Да! Может быть, в такую же осень, больше чем 150 лет тому назад Пушкин написал «Скупой рыцарь», «Моцарт и Сальери», «Повести Белкина», «Дон Жуан», «Пир во время чумы», «Домик в Коломне», главы «Онегина» и, конечно, множество прекрасных стихотворений:
Порой опять гармонией упьюсь,
Над вымыслом слезами обольюсь.
И может быть — на мой закат печальный
Блеснет любовь улыбкою прощальной.
Эти строчки звучали, когда мы с трепетом поднялись на дряхлое крылечко маленького домика. Нас встретила служительница без возраста, закутанная, в шерстяных носках и калошах. По современным половичкам мы вошли в дом. Уютно топилась печка, потрескивали крашеные деревянные полы. Мы прошли несколько небольших полупустых комнат — книги, фотоэкспонаты, уже виденные где-то, ампирные столики, за которыми, вероятно, писал поэт, цветы на маленьких окошках, ведущих в сад. Листва совсем уже облетела, моросил дождь. Дом поэта с маленьким садом, зажатым современными постройками поселка, казался нереальным, гибнувшим на этой скудной земле, среди этой тоскливой и беспросветной жизни. И все-таки, то, чего мы ждали и ради чего совершили эту трудную поездку, произошло. Встреча с поэтом состоялась. Но это была странная и неожиданная встреча, рождавшая совсем неожиданные мысли.

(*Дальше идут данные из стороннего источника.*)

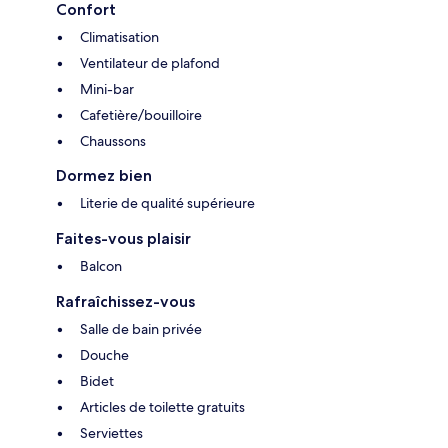
Confort
Climatisation
Ventilateur de plafond
Mini-bar
Cafetière/bouilloire
Chaussons
Dormez bien
Literie de qualité supérieure
Faites-vous plaisir
Balcon
Rafraîchissez-vous
Salle de bain privée
Douche
Bidet
Articles de toilette gratuits
Serviettes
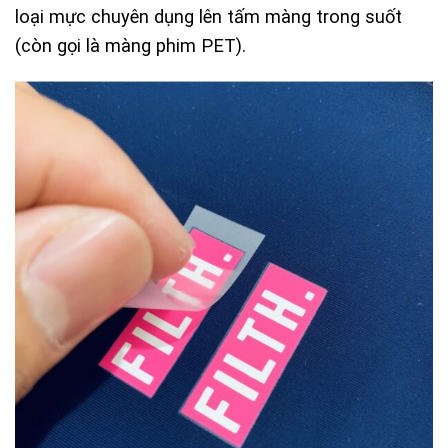
loại mực chuyên dụng lên tấm màng trong suốt
(còn gọi là màng phim PET).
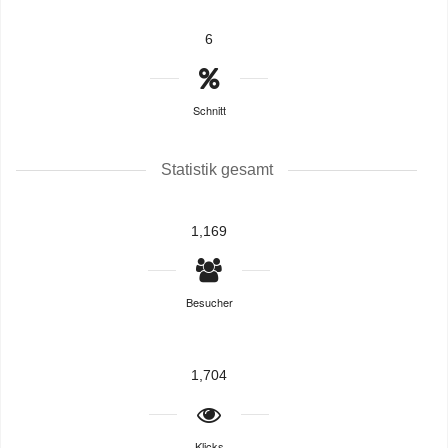
6
Schnitt
Statistik gesamt
1,169
Besucher
1,704
Klicks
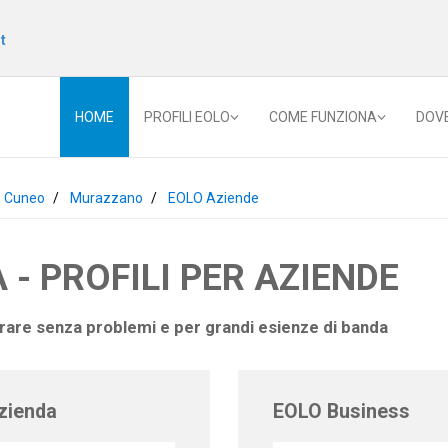
t
HOME
PROFILI EOLO
COME FUNZIONA
DOV
Cuneo
Murazzano
EOLO Aziende
 - PROFILI PER AZIENDE
orare senza problemi e per grandi esienze di banda
zienda
EOLO Business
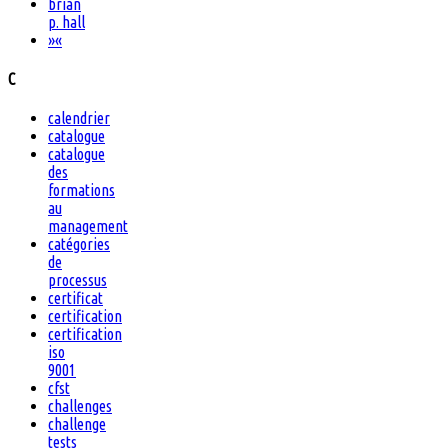
brian
p. hall
»
«
C
calendrier
catalogue
catalogue
des
formations
au
management
catégories
de
processus
certificat
certification
certification
iso
9001
cfst
challenges
challenge
tests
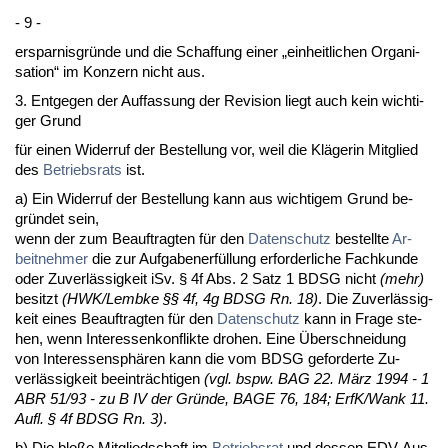
- 9 -
er­spar­nis­gründe und die Schaf­fung ei­ner „ein­heit­li­chen Or­ga­ni­
sa­ti­on“ im Kon­zern nicht aus.
3. Ent­ge­gen der Auf­fas­sung der Re­vi­si­on liegt auch kein wich­ti­
ger Grund
für ei­nen Wi­der­ruf der Be­stel­lung vor, weil die Kläge­rin Mit­glied
des
Be­triebs­rats
ist.
a) Ein Wi­der­ruf der Be­stel­lung kann aus wich­ti­gem Grund be­
gründet sein,
wenn der zum Be­auf­trag­ten für den
Da­ten­schutz
be­stell­te
Ar­
beit­neh­mer
die zur Auf­ga­ben­erfüllung er­for­der­li­che Fach­kun­de
oder Zu­verlässig­keit iSv. § 4f Abs. 2 Satz 1 BDSG nicht
(mehr)
be­sitzt
(HWK/Lembke §§ 4f, 4g BDSG Rn. 18)
. Die Zu­verlässig­
keit ei­nes Be­auf­trag­ten für den
Da­ten­schutz
kann in Fra­ge ste­
hen, wenn In­ter­es­sen­kon­flik­te dro­hen. Ei­ne Über­schnei­dung
von In­ter­es­sensphären kann die vom BDSG ge­for­der­te Zu­
verlässig­keit be­ein­träch­ti­gen
(vgl. bspw. BAG 22. März 1994 - 1
ABR 51/93 - zu B IV der Gründe, BA­GE 76, 184; ErfK/Wank 11.
Aufl. § 4f BDSG Rn. 3)
.
b) Die bloße Mit­glied­schaft im
Be­triebs­rat
und des­sen EDV-Aus­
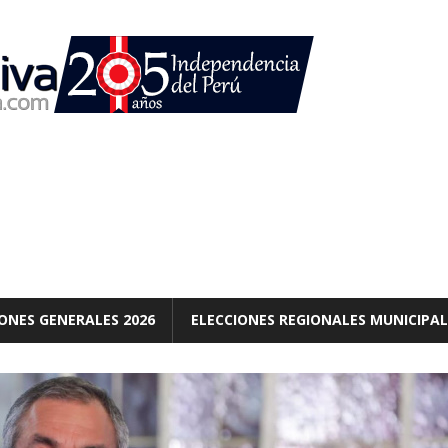
ONES GENERALES 2026
ELECCIONES REGIONALES MUNICIPAL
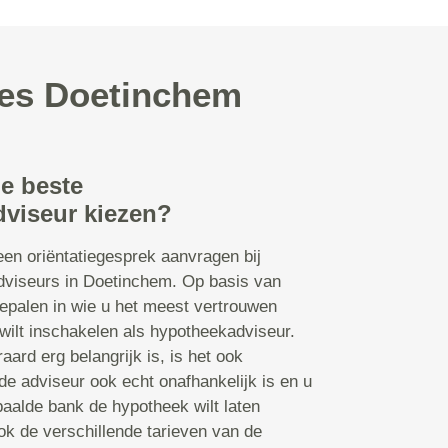
ies Doetinchem
de beste
viseur kiezen?
een oriëntatiegesprek aanvragen bij
dviseurs in Doetinchem. Op basis van
epalen in wie u het meest vertrouwen
k wilt inschakelen als hypotheekadviseur.
aard erg belangrijk is, is het ook
 de adviseur ook echt onafhankelijk is en u
paalde bank de hypotheek wilt laten
ook de verschillende tarieven van de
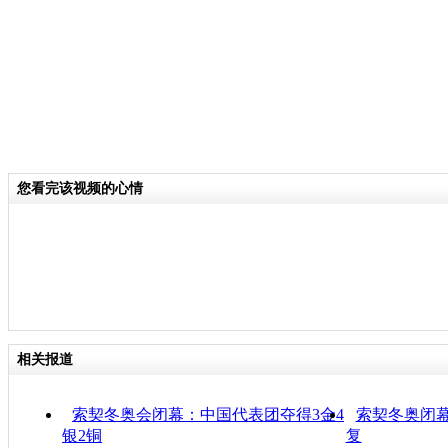
您看完该视频的心情
相关报道
索契冬奥会闭幕：中国代表团夺得3金4
索契冬奥闭幕
银2铜
复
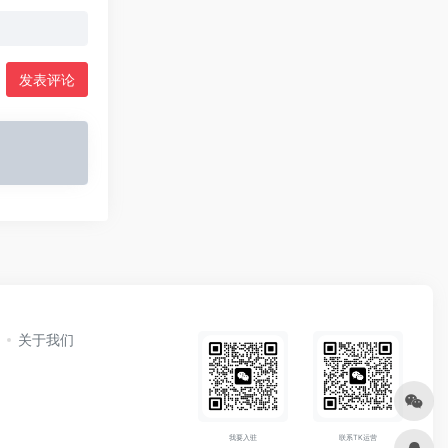
发表评论
关于我们
我要入驻
联系TK运营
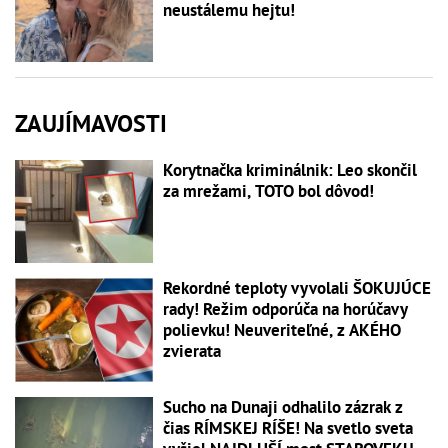
neustálemu hejtu!
ZAUJÍMAVOSTI
Korytnačka kriminálnik: Leo skončil
za mrežami, TOTO bol dôvod!
Rekordné teploty vyvolali ŠOKUJÚCE
rady! Režim odporúča na horúčavy
polievku! Neuveriteľné, z AKÉHO
zvierata
Sucho na Dunaji odhalilo zázrak z
čias RÍMSKEJ RÍŠE! Na svetlo sveta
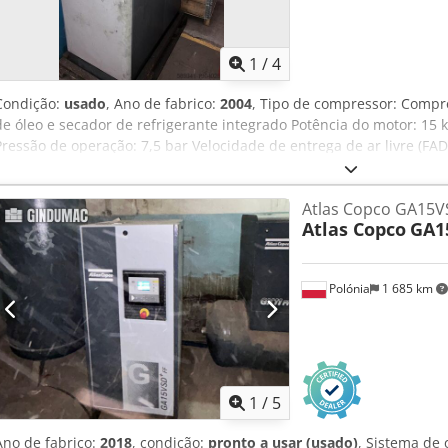
1
/
4
Condição:
usado
, Ano de fabrico:
2004
, Tipo de compressor: Compre
de óleo e secador de refrigerante integrado Potência do motor: 15 
Pressão de operação: 7,5 bar Velocidade de entrega de ar livre (F
m³/min) Nível de ruído: 68 dB(A) Capacidade do tanque: 400 litros D
1.400 mm Peso: 450 kg Dsdpfx Aqowgca Teweck Resfriamento: Refri
Atlas Copco GA15V
Sistema de controle: Elektronikon®
Atlas Copco
GA1
Polónia
1 685 km
1
/
5
Ano de fabrico:
2018
, condição:
pronto a usar (usado)
, Sistema de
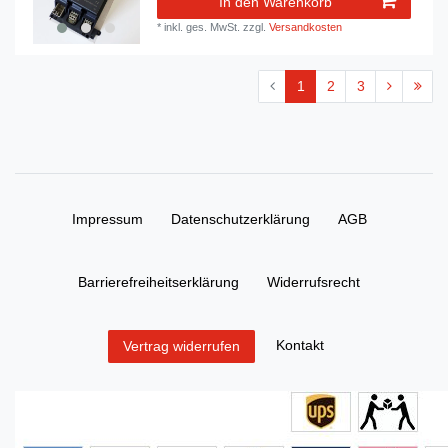
In den Warenkorb
*
inkl. ges. MwSt.
zzgl.
Versandkosten
1
2
3
Impressum
Daten­schutz­erklärung
AGB
Barrierefreiheitserklärung
Widerrufs­recht
Kontakt
Vertrag widerrufen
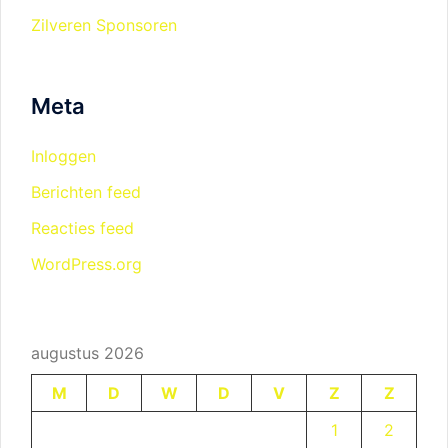
Zilveren Sponsoren
Meta
Inloggen
Berichten feed
Reacties feed
WordPress.org
augustus 2026
M
D
W
D
V
Z
Z
1
2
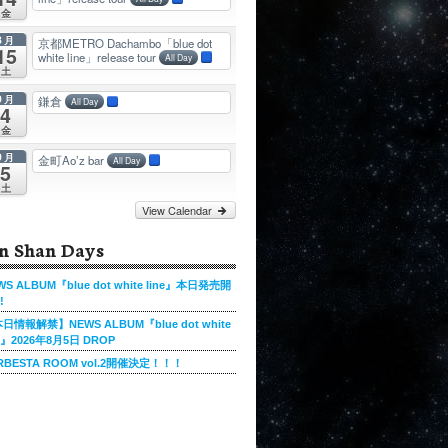
金
8月
京都METRO Dachambo「blue dot
15
white line」release tour
All Day
土
9月
鎌倉
All Day
4
金
9月
金町Ao’z bar
All Day
5
土
View Calendar
n Shan Days
WS ALBUM『blue dot white line』本日発売開
!
日情報解禁】NEWS ALBUM『blue dot white
ne』2026年8月5日 DROP
RBESTA ROOM vol.2開催決定！！！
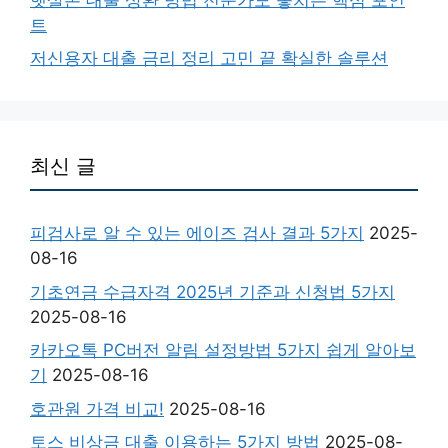
트
저신용자 대출 금리 정리 고민 끝 확실한 솔루션
최신 글
피검사로 알 수 있는 에이즈 검사 결과 5가지
2025-
08-16
기초연금 수급자격 2025년 기준과 신청법 5가지
2025-08-16
카카오톡 PC버전 알림 설정방법 5가지 쉽게 알아보
기
2025-08-16
호관원 가격 비교!
2025-08-16
토스 비상금 대출 이용하는 5가지 방법
2025-08-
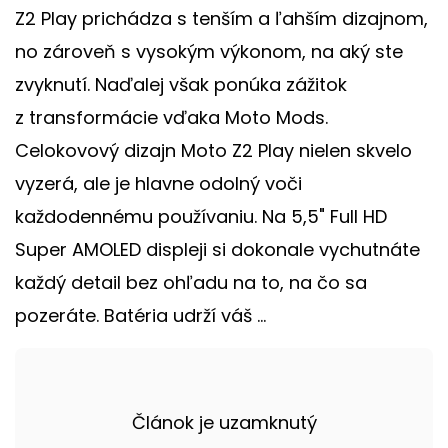
Z2 Play prichádza s tenším a ľahším dizajnom,
no zároveň s vysokým výkonom, na aký ste
zvyknutí. Naďalej však ponúka zážitok
z transformácie vďaka Moto Mods.
Celokovový dizajn Moto Z2 Play nielen skvelo
vyzerá, ale je hlavne odolný voči
každodennému používaniu. Na 5,5" Full HD
Super AMOLED displeji si dokonale vychutnáte
každý detail bez ohľadu na to, na čo sa
pozeráte. Batéria udrží váš ...
Článok je uzamknutý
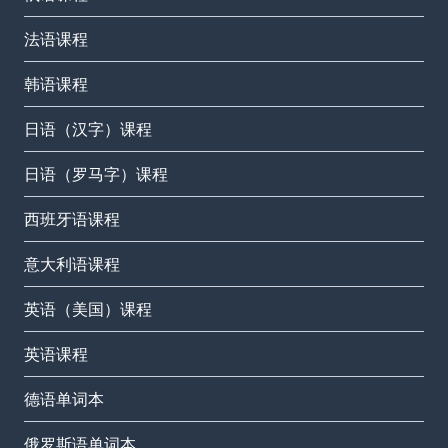
法语课程
韩语课程
日语（汉字）课程
日语（罗马字）课程
西班牙语课程
意大利语课程
英语（美国）课程
英语课程
德语单词本
俄罗斯语单词本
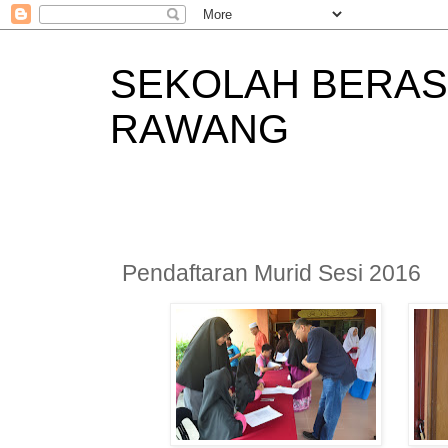
SEKOLAH BERAS
RAWANG
Pendaftaran Murid Sesi 2016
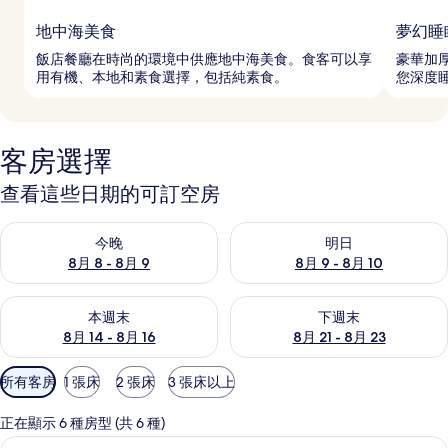
地中海美食
夢幻睡
飯店餐廳在時尚的環境中供應地中海美食。食客可以享
豪華加
用有機、本地和素食選擇，包括純素食。
您深度
客房選擇
查看這些日期的可訂空房
查看今晚 8月 8 - 8月 9的可訂空房
查看明日 8月 9 - 8月 10的可
今晚
明日
8月 8 - 8月 9
8月 9 - 8月 10
查看本週末 8月 14 - 8月 16的可訂空房
查看下週末 8月 21 - 8月 23
本週末
下週末
8月 14 - 8月 16
8月 21 - 8月 23
可
所有客房
1 張床
2 張床
3 張床以上
用
嘅
正在顯示 6 種房型 (共 6 種)
客
基本雙人房, 1 張標準雙人床 | 高級
載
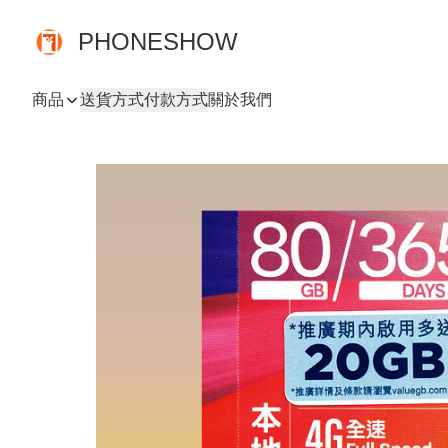
PHONESHOW
商品
送貨方式
付款方式
關於我們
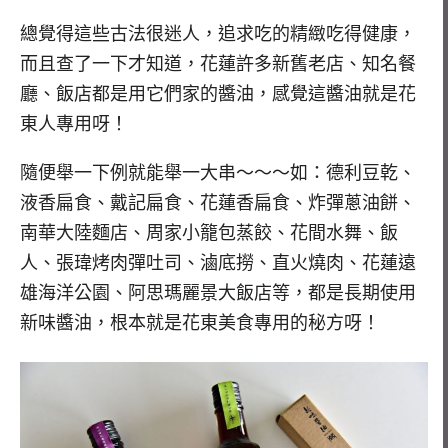
總覺得這些古法很迷人，追求吃的精緻吃得健康，
而且查了一下才知道，花蓮許多新舊老店、知名餐
廳、飯店都是用它們家的醬油，感覺這醬油就是花
東人專用呀！
隨便舉一下例就能舉一大串～～～如：德利豆乾、
液香扁食、戴記扁食、花蓮香扁食、炸彈蔥油餅、
南華大陸麵店、周家小籠包蒸餃、花間水舞、飯
人、張瑋烤肉彈吐司、滷底撈、直火燒肉、花蓮遠
雄海洋公園、阿思瑪麗景大飯店等，都是長期使用
新味醬油，根本就是花東美食專用的秘方呀！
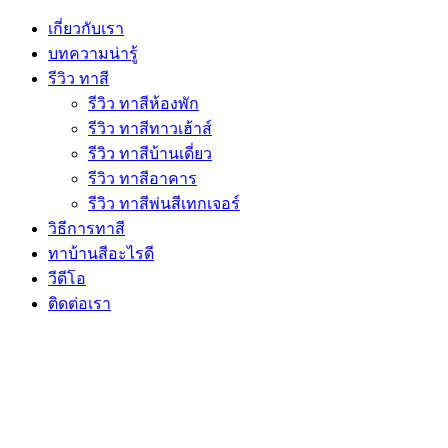
เกี่ยวกับเรา
บทความน่ารู้
รีวิว ทาสี
รีวิว ทาสีห้องพัก
รีวิว ทาสีทาวเฮ้าส์
รีวิว ทาสีบ้านเดี่ยว
รีวิว ทาสีอาคาร
รีวิว ทาสีพ่นสีเทกเจอร์
วิธีการทาสี
ทาบ้านสีอะไรดี
วีดีโอ
ติดต่อเรา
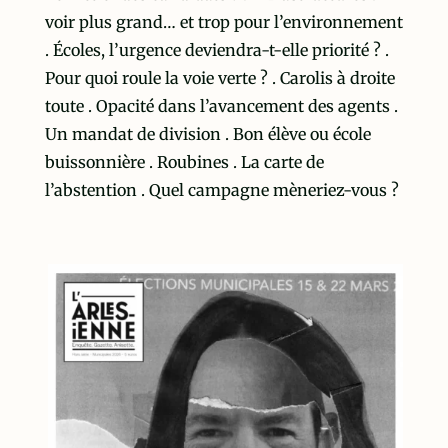
voir plus grand… et trop pour l’environnement
. Écoles, l’urgence deviendra-t-elle priorité ? .
Pour quoi roule la voie verte ? . Carolis à droite
toute . Opacité dans l’avancement des agents .
Un mandat de division . Bon élève ou école
buissonnière . Roubines . La carte de
l’abstention . Quel campagne mèneriez-vous ?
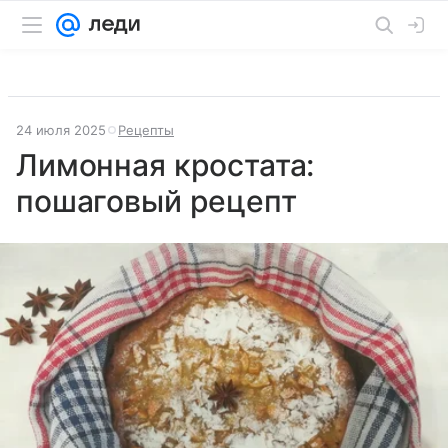
24 июля 2025
Рецепты
Лимонная кростата:
пошаговый рецепт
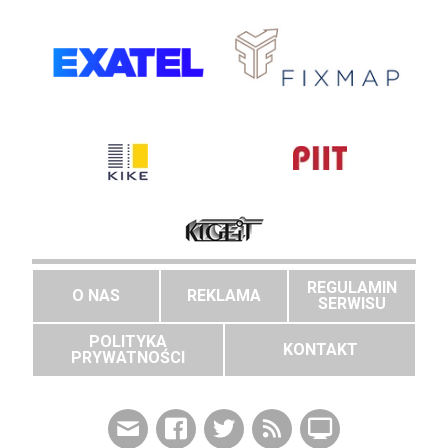
REGULAMIN
O NAS
REKLAMA
SERWISU
POLITYKA
KONTAKT
PRYWATNOŚCI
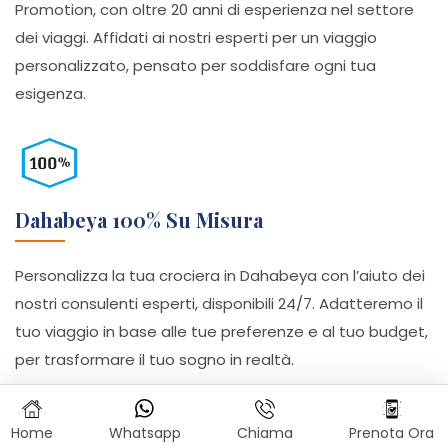
Promotion, con oltre 20 anni di esperienza nel settore
dei viaggi. Affidati ai nostri esperti per un viaggio
personalizzato, pensato per soddisfare ogni tua
esigenza.
Dahabeya 100% Su Misura
Personalizza la tua crociera in Dahabeya con l’aiuto dei
nostri consulenti esperti, disponibili 24/7. Adatteremo il
tuo viaggio in base alle tue preferenze e al tuo budget,
per trasformare il tuo sogno in realtà.
Home
Whatsapp
Chiama
Prenota Ora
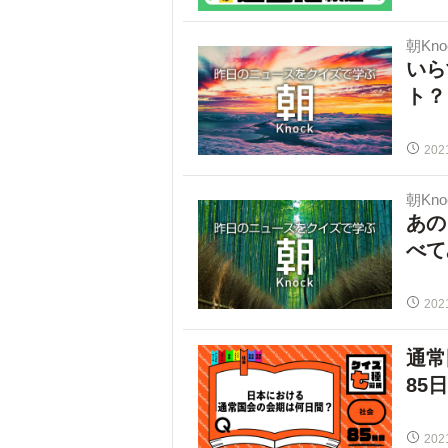
朝Kno
いら
ト？
202
朝Kno
あの
べて
202
通常
85
202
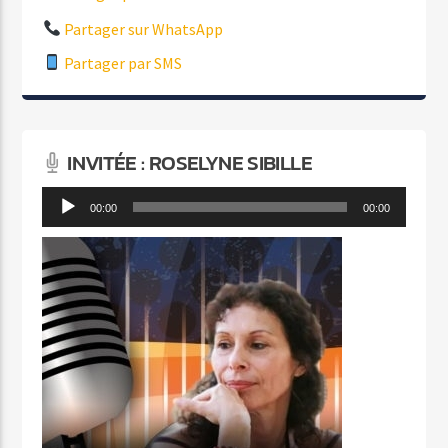
Partager sur WhatsApp
Partager par SMS
INVITÉE : ROSELYNE SIBILLE
Lecteur
00:00
00:00
audio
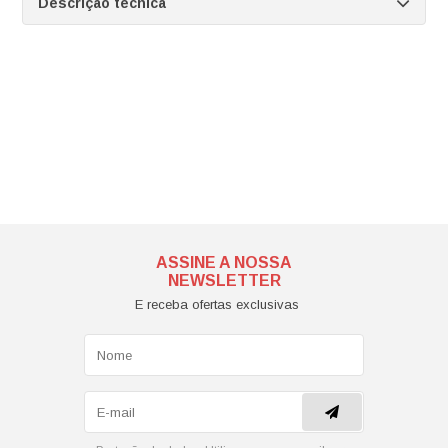
Descrição técnica
ASSINE A NOSSA
NEWSLETTER
E receba ofertas exclusivas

В Саранск мы вернулись ночью. Всю дорогу мне чудились призраки: то остовы «психушек», то дряхлый домик поэта, то летящие во мраке скульптуры Эрьзи, заточенные во дворце-музее. Глядя в проносящуюся передо мной тьму, под шум мотора я думал о Пушкине... Вспоминал, как часто, часами, в Москве, я любовался знаменитым памятником поэту. Скульптор Аникушин изобразил Пушкина не только поэтом, но и могучим мыслителем-философом. Я ясно видел перед собой его слегка склоненную курчавую бронзовую голову, повторял слова, которые сегодня знает каждый школьник:
Темницы рухнут — и свобода
Вас примет радостно у входа...
И на обломках самовластья
Напишут наши имена!
Об этом мечтал поэт. Пушкин ощущал себя в царской России «во мраке заточенья», свой век он называл «жестоким»! Ирония судьбы! Он и не предполагал, что режим Николая Первого был раем по сравнению с грядущей «свободой»!